Can I reset an iterator / generator in Python? I am using DictReader and would like to reset it (from the csv module) to the beginning of the file.
thanks.
Can I reset an iterator / generator in Python? I am using DictReader and would like to reset it (from the csv module) to the beginning of the file.
thanks.
Only if the underlying type provides a mechanism for doing so (e.g. fp.seek(0)
).
No. Python's iterator protocol is very simple, and only provides one single method (.next()
or __next__()
), and no method to reset an iterator in general.
The common pattern is to instead create a new iterator using the same procedure again.
If you want to "save off" an iterator so that you can go back to its beginning, you may also fork the iterator by using itertools.tee
If you have a csv file named 'blah.csv' That looks like
a,b,c,d
1,2,3,4
2,3,4,5
3,4,5,6
you know that you can open the file for reading, and create a DictReader with
blah = open('blah.csv', 'r')
reader= csv.DictReader(blah)
Then, you will be able to get the next line with reader.next(), which should output
{'a':1,'b':2,'c':3,'d':4}
using it again will produce
{'a':2,'b':3,'c':4,'d':5}
However, at this point if you use blah.seek(0), the next time you call reader.next() you will get
{'a':1,'b':2,'c':3,'d':4}
again. This seems to be the functionality you're looking for. I'm sure there are some tricks associated with this approach that I'm not aware of however. @Brian suggested simply creating another DictReader.

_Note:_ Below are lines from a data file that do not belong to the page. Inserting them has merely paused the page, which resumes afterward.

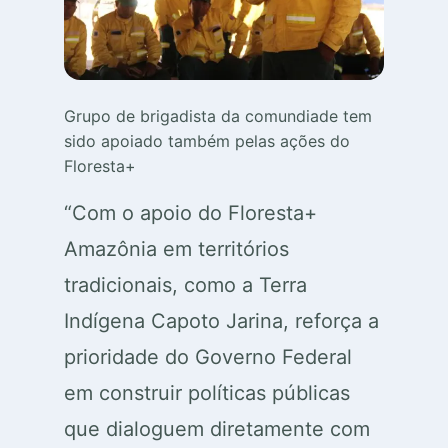
Grupo de brigadista da comundiade tem
sido apoiado também pelas ações do
Floresta+
“Com o apoio do Floresta+
Amazônia em territórios
tradicionais, como a Terra
Indígena Capoto Jarina, reforça a
prioridade do Governo Federal
em construir políticas públicas
que dialoguem diretamente com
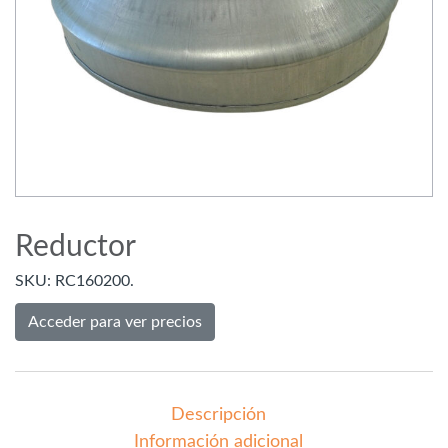
Reductor
SKU:
RC160200.
Acceder para ver precios
Descripción
Información adicional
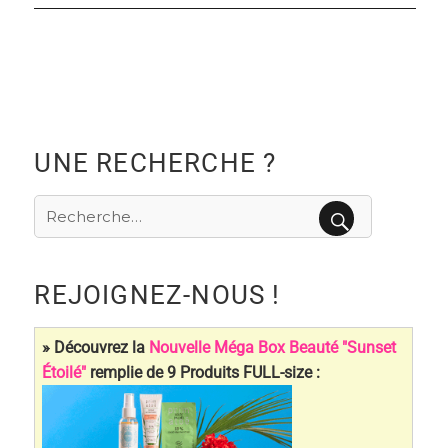
UNE RECHERCHE ?
Recherche
pour
RECHERCHE
:
REJOIGNEZ-NOUS !
» Découvrez la
Nouvelle Méga Box Beauté "Sunset
Étoilé"
remplie de 9 Produits FULL-size :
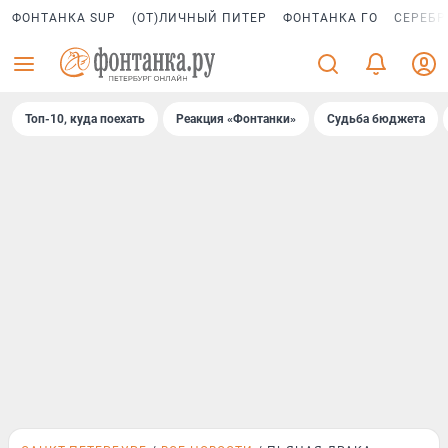
ФОНТАНКА SUP
(ОТ)ЛИЧНЫЙ ПИТЕР
ФОНТАНКА ГО
СЕРЕБР
Топ-10, куда поехать
Реакция «Фонтанки»
Судьба бюджета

This won't work if you're first reader is half way through reading the file, as your new reader will have unexpected keys and values from wherever you are in the file.
While there is no iterator reset, the "itertools" module from python 2.6 (and later) has some utilities that can help there. One of then is the "tee" which can make multiple copies of an iterator, and cache the results of the one running ahead, so that these results are used on the copies. I will seve your purposes:
>>> def printiter(n):
... for i in xrange(n):
... print "iterating value %d" % i
... yield i
>>> from itertools import tee
>>> a, b = tee(printiter(5), 2)
>>> list(a)
iterating value 0
iterating value 1
iterating value 2
iterating value 3
iterating value 4
[0, 1, 2, 3, 4]
>>> list(b)
[0, 1, 2, 3, 4]
I see many answers suggesting itertools.tee, but that's ignoring one crucial warning in the docs for it:
This itertool may require significant auxiliary storage (depending on how much temporary data needs to be stored). In general, if one iterator uses most or all of the data before another iterator starts, it is faster to use
list()
instead oftee()
.
Basically, tee
is designed for those situation where two (or more) clones of one iterator, while "getting out of sync" with each other, don't do so by much -- rather, they say in the same "vicinity" (a few items behind or ahead of each other). Not suitable for the OP's problem of "redo from the start".
L = list(DictReader(...))
on the other hand is perfectly suitable, as long as the list of dicts can fit comfortably in memory. A new "iterator from the start" (very lightweight and low-overhead) can be made at any time with iter(L)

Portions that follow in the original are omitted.